What to Expect in Your First Month as a Fellow
You've been accepted. You've signed the agreement. Now what? Here's what your first month in the Gradient Fellows fellowship actually looks like.
Week 1: Orientation and Setup
Your first week is about getting set up and aligned with your mentor.
- Day 1-2: Welcome call with the programme founder. You'll discuss your background, your goals, and what you hope to build.
- Day 3-4: Environment setup. Python, Jupyter, Git, VS Code. Your mentor will help you through any blockers.
- Day 5: First mentor 1:1. This is where you'll map out your first month's learning path together.
Week 2: Mathematics Refresher
Even if your maths is strong, we spend a week making sure your foundations are solid for ML specifically.
- Linear algebra review with a focus on matrix operations, eigenvalues, and SVD
- Probability and statistics with an ML lens (Bayes, distributions, hypothesis testing)
- Calculus refresher focused on gradients and optimisation
This isn't busywork. Every concept maps directly to something you'll use in Week 3.
Week 3: Your First ML Model
This is the week most fellows remember. You'll build your first machine learning model from scratch.

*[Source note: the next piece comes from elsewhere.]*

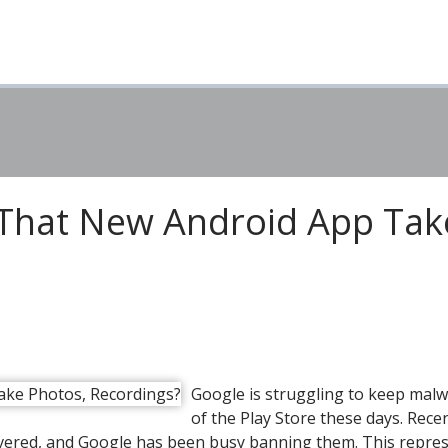
 That New Android App Tak
Google is struggling to keep mal
of the Play Store these days. Recen
covered, and Google has been busy banning them. This repre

- Understanding the ML pipeline: data → features → model → evaluation
- Implementing linear regression and logistic regression from scratch (not just calling sklearn)
- Training your first neural network on a real dataset
- Learning to read and interpret loss curves, confusion matrices, and evaluation metrics
Week 4: Your First Deliverable
Month 1 ends with your first deliverable: a complete, documented ML project on GitHub.
- Choose a dataset relevant to your STEM background
- Build a model that solves a real (if simple) problem
- Write a clear README explaining your approach and results
- Push to GitHub. This is the first piece of your portfolio.
Your mentor reviews the deliverable. If it meets the bar, your first month's stipend is released.
The Rhythm
After Month 1, you'll have established a rhythm: learn, build, deliver, repeat. The content gets harder, the projects get more ambitious, and your portfolio grows. But the structure stays the same.
That's the whole point. Structure turns motivation into momentum.